TASK INPUT Block Start

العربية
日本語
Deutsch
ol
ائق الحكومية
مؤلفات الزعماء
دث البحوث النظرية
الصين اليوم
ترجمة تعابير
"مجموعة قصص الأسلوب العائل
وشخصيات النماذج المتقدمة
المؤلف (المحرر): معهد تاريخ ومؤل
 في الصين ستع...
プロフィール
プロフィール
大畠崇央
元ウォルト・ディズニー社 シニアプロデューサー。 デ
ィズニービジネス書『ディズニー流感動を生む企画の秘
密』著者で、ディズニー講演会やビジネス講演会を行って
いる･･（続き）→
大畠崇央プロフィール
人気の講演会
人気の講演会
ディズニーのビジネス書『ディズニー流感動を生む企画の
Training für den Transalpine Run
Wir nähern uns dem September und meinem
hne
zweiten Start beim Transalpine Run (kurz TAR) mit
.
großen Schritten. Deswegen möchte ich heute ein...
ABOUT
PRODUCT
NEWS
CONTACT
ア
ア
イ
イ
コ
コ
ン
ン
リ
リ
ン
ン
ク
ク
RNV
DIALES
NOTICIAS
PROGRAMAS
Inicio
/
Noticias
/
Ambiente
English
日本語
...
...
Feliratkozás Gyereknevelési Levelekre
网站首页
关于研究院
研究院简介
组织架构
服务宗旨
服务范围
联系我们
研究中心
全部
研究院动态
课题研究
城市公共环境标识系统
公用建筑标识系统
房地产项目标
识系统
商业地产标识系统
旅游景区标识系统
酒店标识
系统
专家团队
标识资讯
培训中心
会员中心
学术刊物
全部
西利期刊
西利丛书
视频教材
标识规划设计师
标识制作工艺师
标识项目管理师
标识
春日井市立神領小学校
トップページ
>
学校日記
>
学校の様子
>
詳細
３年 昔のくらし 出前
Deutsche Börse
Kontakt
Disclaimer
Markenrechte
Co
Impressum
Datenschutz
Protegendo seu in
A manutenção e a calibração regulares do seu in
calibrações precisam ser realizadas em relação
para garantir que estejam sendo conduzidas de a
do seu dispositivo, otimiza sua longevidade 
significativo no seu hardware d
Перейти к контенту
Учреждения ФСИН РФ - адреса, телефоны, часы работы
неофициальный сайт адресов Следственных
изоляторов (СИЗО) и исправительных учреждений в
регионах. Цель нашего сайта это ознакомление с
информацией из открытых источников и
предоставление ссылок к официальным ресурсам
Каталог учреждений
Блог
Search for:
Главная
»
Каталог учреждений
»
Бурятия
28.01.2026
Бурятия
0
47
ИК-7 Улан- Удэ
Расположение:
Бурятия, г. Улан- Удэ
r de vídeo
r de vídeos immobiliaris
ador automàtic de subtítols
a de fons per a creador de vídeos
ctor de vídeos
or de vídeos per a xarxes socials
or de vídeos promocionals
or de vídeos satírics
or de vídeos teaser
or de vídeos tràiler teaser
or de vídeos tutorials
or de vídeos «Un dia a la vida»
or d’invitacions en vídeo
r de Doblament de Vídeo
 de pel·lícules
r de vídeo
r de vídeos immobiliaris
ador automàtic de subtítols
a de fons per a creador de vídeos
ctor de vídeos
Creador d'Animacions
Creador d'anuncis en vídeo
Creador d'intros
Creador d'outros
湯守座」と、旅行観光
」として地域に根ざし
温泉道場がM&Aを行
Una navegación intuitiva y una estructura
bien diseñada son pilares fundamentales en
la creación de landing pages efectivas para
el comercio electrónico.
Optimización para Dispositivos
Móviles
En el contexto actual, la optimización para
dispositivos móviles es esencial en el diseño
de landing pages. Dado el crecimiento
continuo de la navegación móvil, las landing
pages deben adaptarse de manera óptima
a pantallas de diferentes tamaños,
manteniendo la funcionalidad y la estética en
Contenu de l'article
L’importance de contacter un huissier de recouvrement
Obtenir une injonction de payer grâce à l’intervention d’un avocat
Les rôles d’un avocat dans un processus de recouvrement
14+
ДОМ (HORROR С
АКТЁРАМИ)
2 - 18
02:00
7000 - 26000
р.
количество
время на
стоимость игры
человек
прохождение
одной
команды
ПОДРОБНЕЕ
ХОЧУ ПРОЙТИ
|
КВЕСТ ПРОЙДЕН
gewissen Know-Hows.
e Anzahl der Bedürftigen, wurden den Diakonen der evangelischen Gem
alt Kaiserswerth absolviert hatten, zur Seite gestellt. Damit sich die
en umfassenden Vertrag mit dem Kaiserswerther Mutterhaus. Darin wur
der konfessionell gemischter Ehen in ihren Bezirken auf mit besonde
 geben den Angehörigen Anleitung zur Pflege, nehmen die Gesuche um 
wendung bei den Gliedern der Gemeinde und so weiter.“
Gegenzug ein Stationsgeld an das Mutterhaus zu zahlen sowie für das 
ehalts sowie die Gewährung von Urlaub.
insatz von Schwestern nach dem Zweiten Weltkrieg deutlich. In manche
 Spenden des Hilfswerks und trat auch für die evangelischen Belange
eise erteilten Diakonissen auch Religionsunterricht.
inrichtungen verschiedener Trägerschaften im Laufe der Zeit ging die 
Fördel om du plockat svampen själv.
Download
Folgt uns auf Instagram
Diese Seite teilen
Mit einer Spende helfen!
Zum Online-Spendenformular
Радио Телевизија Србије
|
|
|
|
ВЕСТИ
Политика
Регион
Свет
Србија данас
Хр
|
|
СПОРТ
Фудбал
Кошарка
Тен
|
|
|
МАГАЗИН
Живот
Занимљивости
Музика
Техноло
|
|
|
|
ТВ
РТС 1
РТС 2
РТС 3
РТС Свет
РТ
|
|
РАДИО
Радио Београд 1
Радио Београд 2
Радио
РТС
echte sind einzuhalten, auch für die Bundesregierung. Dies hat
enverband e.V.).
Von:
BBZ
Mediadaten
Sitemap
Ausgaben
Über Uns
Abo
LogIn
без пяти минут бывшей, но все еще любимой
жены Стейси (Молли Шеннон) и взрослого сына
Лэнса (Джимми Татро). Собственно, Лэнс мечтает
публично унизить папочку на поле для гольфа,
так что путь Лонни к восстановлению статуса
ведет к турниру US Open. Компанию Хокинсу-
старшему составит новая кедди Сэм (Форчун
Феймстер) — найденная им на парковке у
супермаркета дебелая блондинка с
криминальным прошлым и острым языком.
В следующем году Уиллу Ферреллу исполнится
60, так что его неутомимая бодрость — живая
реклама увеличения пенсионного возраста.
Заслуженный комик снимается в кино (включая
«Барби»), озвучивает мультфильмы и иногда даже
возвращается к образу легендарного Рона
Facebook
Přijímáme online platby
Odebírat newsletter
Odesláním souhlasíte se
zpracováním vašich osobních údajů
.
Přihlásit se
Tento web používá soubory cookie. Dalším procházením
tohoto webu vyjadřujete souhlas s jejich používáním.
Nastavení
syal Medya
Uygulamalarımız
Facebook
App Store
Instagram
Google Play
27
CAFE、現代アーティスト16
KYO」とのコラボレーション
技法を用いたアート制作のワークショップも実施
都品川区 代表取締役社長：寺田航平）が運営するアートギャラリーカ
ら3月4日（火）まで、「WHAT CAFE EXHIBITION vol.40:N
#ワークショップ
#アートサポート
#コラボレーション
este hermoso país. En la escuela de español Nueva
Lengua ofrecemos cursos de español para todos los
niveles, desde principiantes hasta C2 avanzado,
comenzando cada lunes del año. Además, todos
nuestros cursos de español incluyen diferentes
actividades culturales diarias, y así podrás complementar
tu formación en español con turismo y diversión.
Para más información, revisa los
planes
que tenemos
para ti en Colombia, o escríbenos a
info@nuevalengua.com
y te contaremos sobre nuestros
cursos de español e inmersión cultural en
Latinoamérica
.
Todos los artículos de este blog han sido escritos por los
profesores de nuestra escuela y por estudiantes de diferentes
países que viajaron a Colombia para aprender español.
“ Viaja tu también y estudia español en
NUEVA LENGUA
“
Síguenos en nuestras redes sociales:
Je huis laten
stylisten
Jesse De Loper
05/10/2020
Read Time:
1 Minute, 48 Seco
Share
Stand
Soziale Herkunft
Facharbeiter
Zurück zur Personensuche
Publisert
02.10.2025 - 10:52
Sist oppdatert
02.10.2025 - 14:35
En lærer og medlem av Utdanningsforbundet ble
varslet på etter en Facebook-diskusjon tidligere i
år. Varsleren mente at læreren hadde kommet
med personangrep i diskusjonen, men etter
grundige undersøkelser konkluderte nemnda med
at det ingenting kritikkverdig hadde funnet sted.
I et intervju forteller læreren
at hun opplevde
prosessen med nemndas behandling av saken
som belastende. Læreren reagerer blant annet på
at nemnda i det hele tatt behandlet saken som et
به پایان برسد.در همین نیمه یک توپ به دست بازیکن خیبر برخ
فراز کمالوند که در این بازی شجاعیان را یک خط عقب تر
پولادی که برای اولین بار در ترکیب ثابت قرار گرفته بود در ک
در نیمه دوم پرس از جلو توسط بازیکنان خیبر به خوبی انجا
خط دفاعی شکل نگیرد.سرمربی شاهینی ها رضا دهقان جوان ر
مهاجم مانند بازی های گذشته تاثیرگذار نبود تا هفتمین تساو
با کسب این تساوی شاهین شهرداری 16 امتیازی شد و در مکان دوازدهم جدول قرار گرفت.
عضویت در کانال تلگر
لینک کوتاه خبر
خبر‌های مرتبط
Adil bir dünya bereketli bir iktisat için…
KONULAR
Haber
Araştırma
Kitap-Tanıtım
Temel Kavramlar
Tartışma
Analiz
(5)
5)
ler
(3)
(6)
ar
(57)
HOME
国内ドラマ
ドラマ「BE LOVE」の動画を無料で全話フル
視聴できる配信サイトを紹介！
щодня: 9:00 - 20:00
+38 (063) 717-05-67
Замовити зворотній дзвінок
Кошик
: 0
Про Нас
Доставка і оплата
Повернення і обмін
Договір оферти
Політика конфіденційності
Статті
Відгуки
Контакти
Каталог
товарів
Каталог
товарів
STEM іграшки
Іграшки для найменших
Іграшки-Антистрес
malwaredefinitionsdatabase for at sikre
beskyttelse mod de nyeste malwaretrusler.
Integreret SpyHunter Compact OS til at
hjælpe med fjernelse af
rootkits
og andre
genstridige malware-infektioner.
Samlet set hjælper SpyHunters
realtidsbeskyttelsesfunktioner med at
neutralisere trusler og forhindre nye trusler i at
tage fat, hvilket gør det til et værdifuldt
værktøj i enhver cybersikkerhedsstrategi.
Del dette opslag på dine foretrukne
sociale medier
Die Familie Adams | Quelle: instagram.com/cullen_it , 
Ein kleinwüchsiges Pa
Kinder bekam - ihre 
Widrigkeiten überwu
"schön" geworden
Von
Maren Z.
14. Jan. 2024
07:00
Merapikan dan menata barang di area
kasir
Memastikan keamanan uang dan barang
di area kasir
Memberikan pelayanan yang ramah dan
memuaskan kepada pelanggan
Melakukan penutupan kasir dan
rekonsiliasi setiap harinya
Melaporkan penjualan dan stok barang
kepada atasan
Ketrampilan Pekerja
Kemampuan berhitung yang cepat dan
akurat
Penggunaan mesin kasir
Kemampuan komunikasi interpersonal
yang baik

TASK INPUT Block End

GOAL OF THE EXERCISE: From the data above, output exactly the lines between the one containing "Занимљивости" and the one containing "так что путь Лонни к восстановлению статуса", counting both of them.

ANSWER TO THIS TASK:
Занимљивости
Музика
Техноло
|
|
|
|
ТВ
РТС 1
РТС 2
РТС 3
РТС Свет
РТ
|
|
РАДИО
Радио Београд 1
Радио Београд 2
Радио
РТС
echte sind einzuhalten, auch für die Bundesregierung. Dies hat
enverband e.V.).
Von:
BBZ
Mediadaten
Sitemap
Ausgaben
Über Uns
Abo
LogIn
без пяти минут бывшей, но все еще любимой
жены Стейси (Молли Шеннон) и взрослого сына
Лэнса (Джимми Татро). Собственно, Лэнс мечтает
публично унизить папочку на поле для гольфа,
так что путь Лонни к восстановлению статуса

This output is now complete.